HSCB 2009

Hybrid Systems Approaches to Computational Biology

A Satellite Workshop of HSCC 2009

April 16, 2009, San Francisco, USA

The registration for the workshop will be available through the registration for the CPSWeek.


Invited (Confirmed) Speakers

Workshop Email

hscb2009 AT gmail.com

Workshop Organizers (Chairs)

Calin Belta
15 Saint Mary's Street, Room 144
Boston University, Brookline, MA 02446
Phone: office: (617) 353 9586, lab: (617) 353 1001 FAX: (617) 353 5548
E-mail: cbelta at bu dot edu
Radu Grosu
Department of Computer Science
State University of New York at Stony Brook
Stony Brook, NY 11794-4400, USA
Office: 1425 CS Building
Tel.: +1 (631) 632-9801
Fax: +1 (631) 632-8334
E-mail: grosu AT cs DOT sunysb DOT edu


Ezio Bartocci
Department of Mathematics and Computer Science
University of Camerino, Italy

Aim: The use of hybrid systems in computational biology has a threefold motivation.

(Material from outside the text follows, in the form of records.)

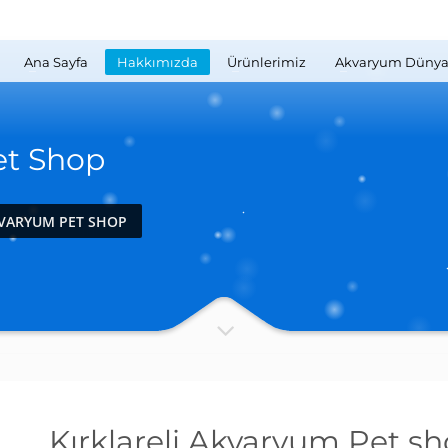
Ana Sayfa
Hakkımızda
Ürünlerimiz
Akvaryum Dünya
et Shop
KVARYUM PET SHOP
Kırklareli Akvaryum Pet sh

First, hybrid-system models unify traditional purely continuous models, such as systems of differential equations capturing the time-evolution of species concentrations, and purely discrete models, such as Boolean networks that capture species interactions. Second, hybrid systems can capture the dynamics of biological networks in which "continuous" processes, such as gene expression, interact with "discrete" events, such as the binding of a transcription factor to the promoter region of a gene. Third, as a unifying framework for control theory and computer science, hybrid systems leverage concepts and tools from both areas, which can be used to specify, analyze, verify, and control the behavior of biological networks.

In this workshop, we will discuss a broad spectrum of fundamental issues in hybrid systems approaches to biology, ranging from the identification of hybrid models from experimental data, to the simulation and formal verification of such models. The covered mathematical models will increase in complexity from piece-wise affine models in discrete and continuous time, to hybrid automata and stochastic hybrid automata, and to spatio-temporal models capturing Brownian motion in 3D virtual cells. We will present techniques for inferring temporal logic properties of such models from simulation and experimental traces. We will discuss abstraction and iterative refinement techniques allowing for the formal verification of the models. For identification, we will present techniques for both stochastic and deterministic models. Finally, we will look into the challenging problem of understanding and synthesize the behavior of large populations of locally interacting cells, whose dynamics are modeled by hybrid automata.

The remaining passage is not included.